O reconhecimento da inconstitucionalidade parcial sem nulidade do § 3º, art. 20 da Lei 8742/93 indica que a norma só é inconstitucional naquilo em que não disciplinou, não tendo sido reconhecido a incidência taxativa de qualquer critério para aferição da hipossuficiência.
Cabe ao legislador fixar novos parâmetros e redefinir a política pública do benefício assistencial, e suprimir a inconstitucionalidade apontada.

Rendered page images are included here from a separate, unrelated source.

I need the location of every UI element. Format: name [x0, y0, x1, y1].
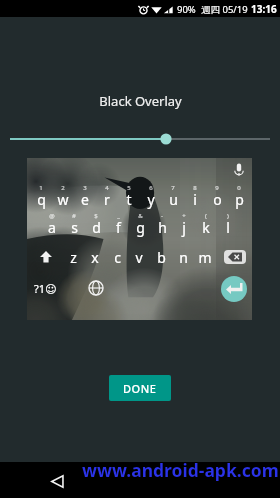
staticText: & — [138, 212, 143, 220]
staticText: d — [92, 218, 101, 237]
staticText: 9 — [215, 184, 219, 192]
staticText: f — [116, 218, 121, 237]
staticText: k — [202, 218, 210, 237]
staticText: 6 — [149, 184, 153, 192]
staticText: h — [158, 218, 167, 237]
staticText: l — [226, 218, 230, 237]
button[interactable]: Back — [51, 473, 75, 489]
staticText: w — [57, 190, 69, 209]
staticText: 週四 05/19 — [201, 3, 248, 16]
staticText: # — [72, 212, 76, 220]
staticText: 2 — [61, 184, 65, 192]
button[interactable] — [0, 129, 280, 149]
staticText: DONE — [123, 381, 157, 396]
staticText: t — [126, 190, 132, 209]
staticText: 5 — [127, 184, 131, 192]
staticText: ( — [205, 212, 207, 220]
staticText: n — [179, 248, 188, 267]
staticText: - — [161, 212, 163, 220]
staticText: j — [182, 218, 186, 237]
staticText: m — [198, 248, 212, 267]
staticText: 3 — [83, 184, 87, 192]
staticText: v — [135, 248, 143, 267]
staticText: r — [104, 190, 110, 209]
staticText: b — [157, 248, 166, 267]
staticText: a — [48, 218, 56, 237]
staticText: y — [147, 190, 155, 209]
staticText: o — [213, 190, 222, 209]
staticText: 8 — [193, 184, 197, 192]
staticText: p — [235, 190, 244, 209]
button[interactable]: DONE — [109, 375, 171, 401]
staticText: www.android-apk.com — [82, 458, 279, 482]
staticText: _ — [117, 212, 120, 220]
staticText: q — [37, 190, 46, 209]
staticText: e — [81, 190, 89, 209]
staticText: z — [70, 248, 77, 267]
staticText: 0 — [237, 184, 241, 192]
staticText: 90% — [177, 3, 196, 16]
staticText: s — [71, 218, 78, 237]
staticText: 4 — [105, 184, 109, 192]
staticText: @ — [49, 212, 55, 220]
button[interactable]: Keyboard preview — [27, 158, 252, 320]
staticText: $ — [94, 212, 98, 220]
staticText: i — [193, 190, 197, 209]
staticText: x — [91, 248, 99, 267]
staticText: 13:16 — [251, 2, 277, 16]
staticText: c — [114, 248, 121, 267]
staticText: ) — [227, 212, 229, 220]
staticText: + — [182, 212, 186, 220]
staticText: Black Overlay — [99, 92, 182, 110]
staticText: 1 — [39, 184, 43, 192]
staticText: u — [169, 190, 178, 209]
staticText: g — [136, 218, 145, 237]
staticText: ?1☺ — [34, 281, 57, 296]
staticText: 7 — [171, 184, 175, 192]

Desta forma, até que o assunto seja disciplinado, é necessário reconhecer que o quadro de pobreza deve ser aferido em função da situação específica de quem pleiteia o benefício, pois, em se tratando de pessoa idosa ou com deficiência é através da própria natureza de seus males, de seu grau e intensidade, que poderão ser mensuradas suas necessidades.
Não há como enquadrar todos os indivíduos em um mesmo patamar e entender que somente aqueles que contam com menos de um quarto do salário-mínimo possam fazer jus ao benefício assistencial.
Tecidas tais considerações, no caso concreto o estudo social realizado em 11.12.2012 (fls. 42/44) revela que a parte autora reside com sua irmã, em imóvel próprio, com três quartos cozinha e banheiro. Acrescenta que a casa está guarnecida com móveis e utensílios simples e de qualidade duvidosa.
Informa que a renda da casa advém do benefício assistencial recebido pela irmã do autor somado a R$ 300, 00 auferido pelo autor a título de contrato temporário firmado com a Prefeitura Municipal em programa emergencial de auxílio desemprego.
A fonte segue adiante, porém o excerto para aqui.